All stakeholders that ET contacted are concerned over hurdles in the way of closing the deal.

“The transaction will help resolve the debt issue, protect shareholder value, protect jobs and most importantly, bring in foreign investment. When was the last time we have seen foreign direct investment in the Indian hospitality sectors ” asked an investor, who spoke on condition of anonymity.

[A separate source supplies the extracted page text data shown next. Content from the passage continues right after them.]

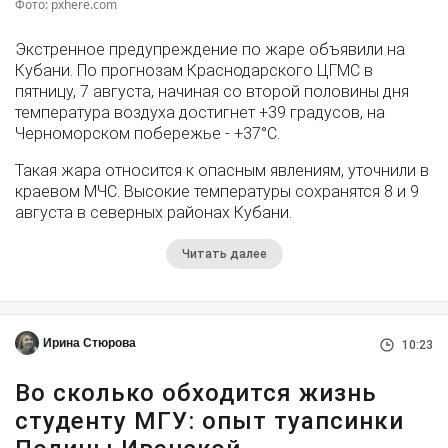
Фото: pxhere.com
Экстренное предупреждение по жаре объявили на
Кубани. По прогнозам Краснодарского ЦГМС в
пятницу, 7 августа, начиная со второй половины дня
температура воздуха достигнет +39 градусов, на
Черноморском побережье - +37°­С.
Такая жара относится к опасным явлениям, уточнили в
краевом МЧС. Высокие температуры сохранятся 8 и 9
августа в северных районах Кубани.
Читать далее
Ирина Стюрова
10:23
Во сколько обходится жизнь
студенту МГУ: опыт туапсинки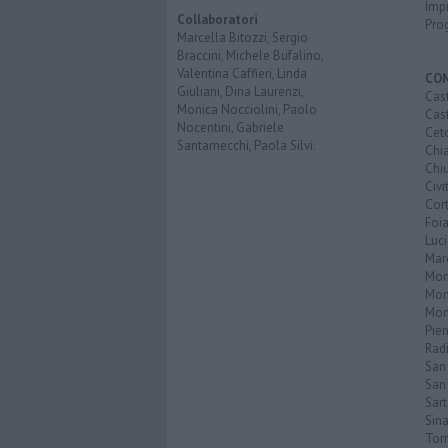
Imp
Collaboratori
Pro
Marcella Bitozzi, Sergio
Braccini, Michele Bufalino,
Valentina Caffieri, Linda
CO
Giuliani, Dina Laurenzi,
Cast
Monica Nocciolini, Paolo
Cast
Nocentini, Gabriele
Cet
Santarnecchi, Paola Silvi.
Chi
Chiu
Civi
Cor
Foi
Luc
Mar
Mon
Mon
Mon
Pie
Rad
San
San 
Sar
Sin
Torr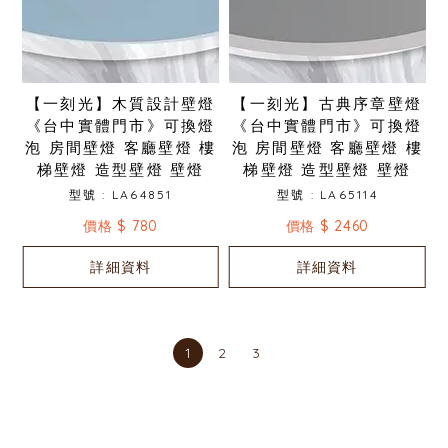
【一刻光】木質設計壁燈
【一刻光】古典序章壁燈
《台中實體門市》可換燈
《台中實體門市》可換燈
泡 房間壁燈 客廳壁燈 樓
泡 房間壁燈 客廳壁燈 樓
梯壁燈 造型壁燈 壁燈
梯壁燈 造型壁燈 壁燈
型號 : LA64851
型號 : LA65114
價格 $ 780
價格 $ 2460
詳細資料
詳細資料
1
2
3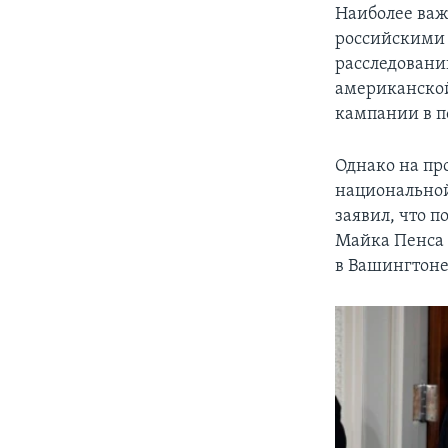
Наиболее важ
российскими 
расследовани
американской
кампании в п
Однако на пр
национальной
заявил, что п
Майка Пенса 
в Вашингтоне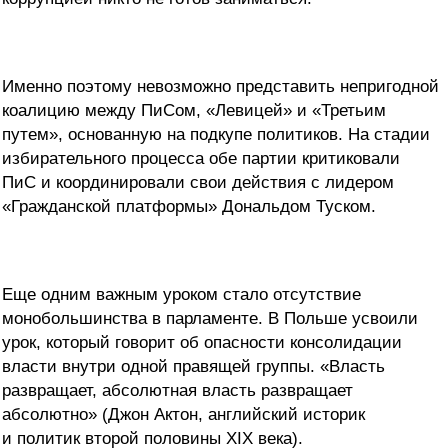
Именно поэтому невозможно представить непригодной
коалицию между ПиСом, «Левицей» и «Третьим
путем», основанную на подкупе политиков. На стадии
избирательного процесса обе партии критиковали
ПиС и координировали свои действия с лидером
«Гражданской платформы» Дональдом Туском.
Еще одним важным уроком стало отсутствие
монобольшинства в парламенте. В Польше усвоили
урок, который говорит об опасности консолидации
власти внутри одной правящей группы. «Власть
развращает, абсолютная власть развращает
абсолютно» (Джон Актон, английский историк
и политик второй половины XIX века).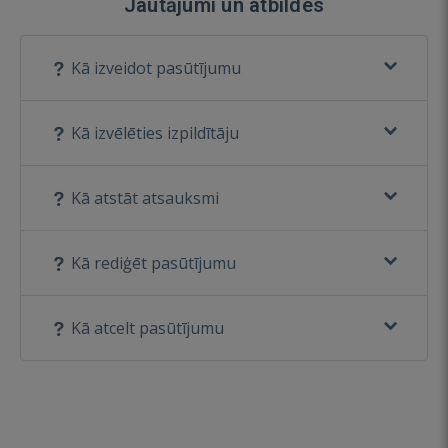
Jautājumi un atbildes
Kā izveidot pasūtījumu
Kā izvēlēties izpildītāju
Kā atstāt atsauksmi
Kā rediģēt pasūtījumu
Kā atcelt pasūtījumu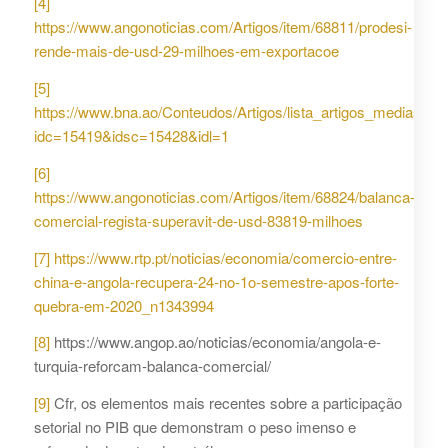
[4]
https://www.angonoticias.com/Artigos/item/68811/prodesi-
rende-mais-de-usd-29-milhoes-em-exportacoe
[5]
https://www.bna.ao/Conteudos/Artigos/lista_artigos_medias.as
idc=15419&idsc=15428&idl=1
[6]
https://www.angonoticias.com/Artigos/item/68824/balanca-
comercial-regista-superavit-de-usd-83819-milhoes
[7]
https://www.rtp.pt/noticias/economia/comercio-entre-
china-e-angola-recupera-24-no-1o-semestre-apos-forte-
quebra-em-2020_n1343994
[8]
https://www.angop.ao/noticias/economia/angola-e-
turquia-reforcam-balanca-comercial/
[9]
Cfr, os elementos mais recentes sobre a participação
setorial no PIB que demonstram o peso imenso e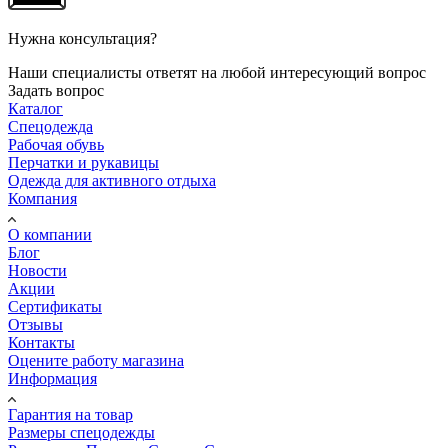
Нужна консультация?
Наши специалисты ответят на любой интересующий вопрос
Задать вопрос
Каталог
Спецодежда
Рабочая обувь
Перчатки и рукавицы
Одежда для активного отдыха
Компания
О компании
Блог
Новости
Акции
Сертификаты
Отзывы
Контакты
Оцените работу магазина
Информация
Гарантия на товар
Размеры спецодежды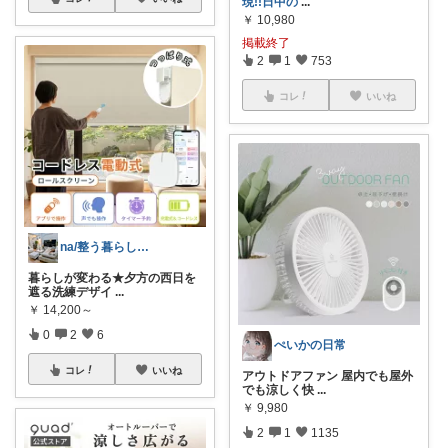
現!!日中の
...
￥
10,980
掲載終了
2
1
753
コレ
いいね
na/整う暮らしと高見えコスパ服
暮らしが変わる★夕方の西日を
遮る洗練デザイ
...
￥
14,200～
0
2
6
ぺいかの日常
コレ
いいね
アウトドアファン 屋内でも屋外
でも涼しく快
...
￥
9,980
2
1
1135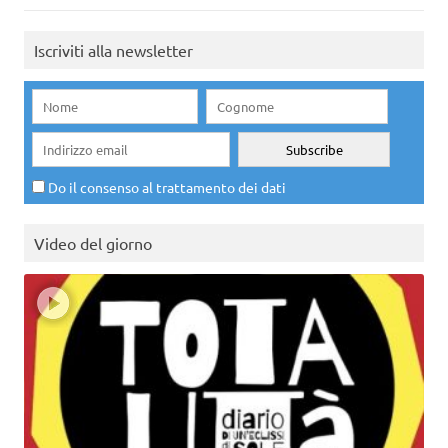
Iscriviti alla newsletter
Do il consenso al trattamento dei dati
Video del giorno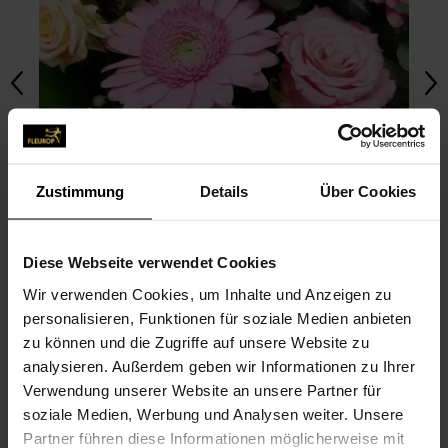
Zustimmung
Details
Über Cookies
Diese Webseite verwendet Cookies
Wir verwenden Cookies, um Inhalte und Anzeigen zu
personalisieren, Funktionen für soziale Medien anbieten
zu können und die Zugriffe auf unsere Website zu
FOTO HOCHLADEN
analysieren. Außerdem geben wir Informationen zu Ihrer
Verwendung unserer Website an unsere Partner für
soziale Medien, Werbung und Analysen weiter. Unsere
BILDER UNSERER COMMUNITY
Partner führen diese Informationen möglicherweise mit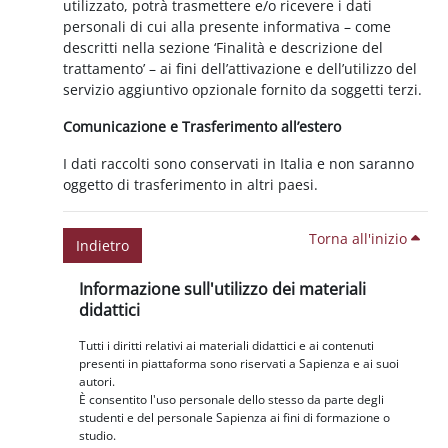
utilizzato, potrà trasmettere e/o ricevere i dati
personali di cui alla presente informativa – come
descritti nella sezione ‘Finalità e descrizione del
trattamento’ – ai fini dell’attivazione e dell’utilizzo del
servizio aggiuntivo opzionale fornito da soggetti terzi.
Comunicazione e Trasferimento all’estero
I dati raccolti sono conservati in Italia e non saranno
oggetto di trasferimento in altri paesi.
Torna all'inizio
Indietro
Blocchi
Salta Informazione sull'utilizzo dei materiali didattici
Informazione sull'utilizzo dei materiali
didattici
Tutti i diritti relativi ai materiali didattici e ai contenuti
presenti in piattaforma sono riservati a Sapienza e ai suoi
autori.
È consentito l'uso personale dello stesso da parte degli
studenti e del personale Sapienza ai fini di formazione o
studio.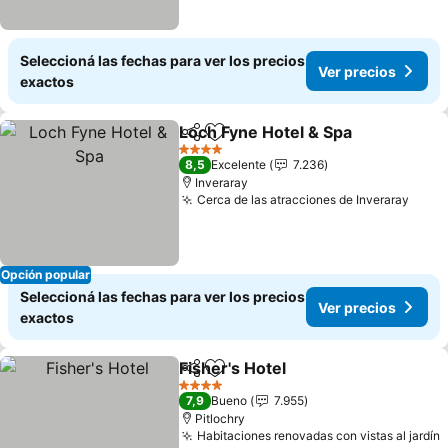
Seleccioná las fechas para ver los precios
Ver precios
exactos
Loch Fyne Hotel & Spa
Compartir
Añadir a favoritos
4 Estrellas
8,5
Excelente
7.236
Inveraray
Cerca de las atracciones de Inveraray
Opción popular
Seleccioná las fechas para ver los precios
Ver precios
exactos
Fisher's Hotel
Compartir
Añadir a favoritos
4 Estrellas
7,9
Bueno
7.955
Pitlochry
Habitaciones renovadas con vistas al jardín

The investor said most hospitality deals are brand and management contracts that take money out of India and in contrast, this transaction would bring in Rs 3,950 crore, which is just the initial investment.

The Economic Times reported

ET: NCLT accepts Hotel Leelaventure’s request to hear petition after 6 weeks

29 May 2019: The bankruptcy court has given Hotel Leelaventure six weeks before it would take up an insolvency petition against the hotel chain, and asked the markets regulator to complete its examination of the company’s asset-sale deal with Brookfield within that time.

BSE-listed Leelaventure had sought the National Company Law Tribunal more time before it starts hearing the petition filed by lender JM Financial Asset Reconstruction Company. The company said it had already initiated a process to sell assets to repay the debt, but the deal with the Canadian investor had been stalled after the Securities and Exchange Board of India asked it to hold off on it.

“The board of the company as well as majority shareholders have approved the asset sale to Brookfield. However, the deal is on hold by Sebi after ITC and LIC have objected to it,” Ashish Pyasi, an advocate at law firm Dhir & Dhir Associates who was appearing for Leelaventure, told the NCLT. “Sebi asked both parties to wait till it examines complaints against Leela and JM Financial by both ITC and Life Insurance Corporation of India. This will take substantial time and hence we are seeking an adjournment of four months,” he added.

However, the Mumbai bench of NCLT, presided over by VP Singh and Ravikumar Duraisamy, Tuesday observed that the tribunal couldn’t allow that long a time and adjourned the case to July 8. The tribunal asked Sebi to complete its examination before the next date of hearing.

ITC, which held 7.92% in Leelaventure at end of March, approached the NCLT on April 22.